The problem:
Report the count of lines containing the word "réputation" in the entries below, and nothing more.

Data to examine:
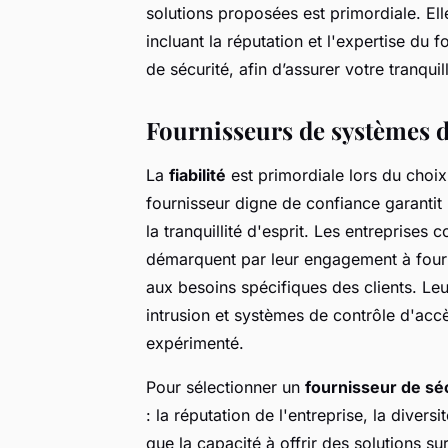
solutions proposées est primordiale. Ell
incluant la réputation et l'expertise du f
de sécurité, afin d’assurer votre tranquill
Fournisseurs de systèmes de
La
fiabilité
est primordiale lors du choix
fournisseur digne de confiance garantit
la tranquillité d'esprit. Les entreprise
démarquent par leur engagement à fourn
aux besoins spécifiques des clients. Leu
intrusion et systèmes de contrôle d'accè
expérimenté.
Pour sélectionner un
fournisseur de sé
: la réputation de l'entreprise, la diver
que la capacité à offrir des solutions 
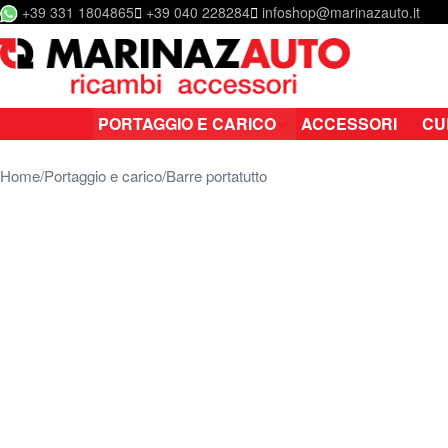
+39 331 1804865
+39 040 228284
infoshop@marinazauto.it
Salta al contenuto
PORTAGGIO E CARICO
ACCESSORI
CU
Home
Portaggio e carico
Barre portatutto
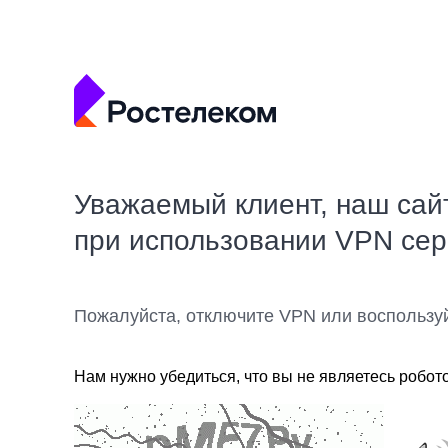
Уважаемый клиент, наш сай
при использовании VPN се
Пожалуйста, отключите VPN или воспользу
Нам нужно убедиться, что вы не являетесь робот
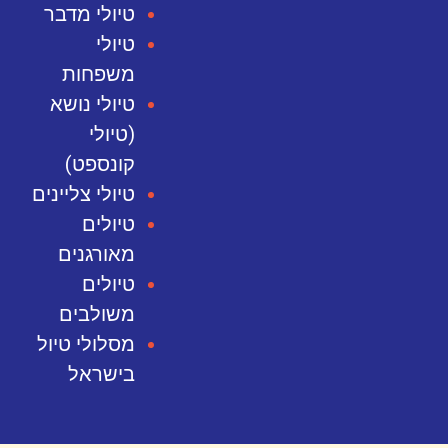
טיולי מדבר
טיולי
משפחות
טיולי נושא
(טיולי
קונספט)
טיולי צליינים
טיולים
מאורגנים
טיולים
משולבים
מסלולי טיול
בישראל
==
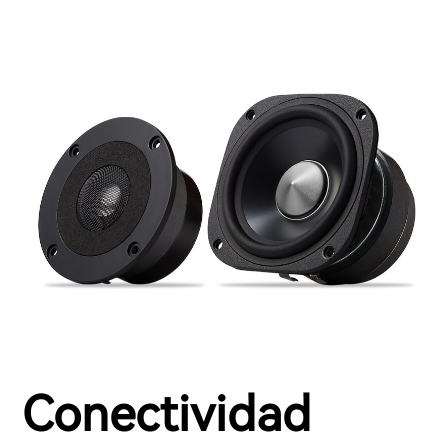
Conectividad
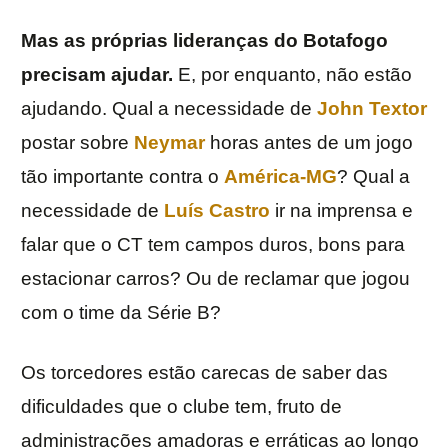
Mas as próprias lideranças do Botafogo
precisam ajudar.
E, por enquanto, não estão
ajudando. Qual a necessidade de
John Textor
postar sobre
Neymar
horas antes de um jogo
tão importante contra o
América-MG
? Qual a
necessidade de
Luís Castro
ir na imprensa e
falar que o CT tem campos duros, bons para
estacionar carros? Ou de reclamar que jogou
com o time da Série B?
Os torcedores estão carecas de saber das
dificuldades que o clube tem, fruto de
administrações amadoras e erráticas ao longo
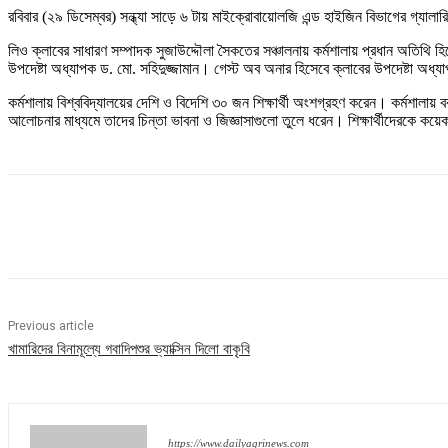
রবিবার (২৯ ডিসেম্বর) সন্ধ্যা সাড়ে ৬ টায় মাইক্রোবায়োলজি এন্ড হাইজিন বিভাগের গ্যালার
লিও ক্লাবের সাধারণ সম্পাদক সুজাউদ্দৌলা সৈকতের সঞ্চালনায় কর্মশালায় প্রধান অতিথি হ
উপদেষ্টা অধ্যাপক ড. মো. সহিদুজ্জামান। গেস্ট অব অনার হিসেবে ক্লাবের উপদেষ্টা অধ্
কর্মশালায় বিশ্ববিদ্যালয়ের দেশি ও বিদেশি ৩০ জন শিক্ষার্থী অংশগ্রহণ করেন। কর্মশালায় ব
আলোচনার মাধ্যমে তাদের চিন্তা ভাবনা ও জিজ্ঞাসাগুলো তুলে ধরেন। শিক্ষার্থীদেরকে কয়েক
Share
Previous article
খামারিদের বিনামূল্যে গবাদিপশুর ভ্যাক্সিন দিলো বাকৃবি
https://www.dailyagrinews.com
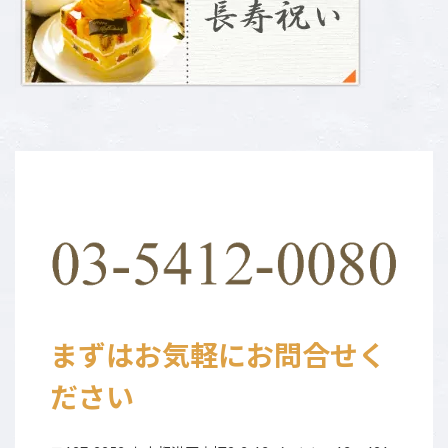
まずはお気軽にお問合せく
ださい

Response:
2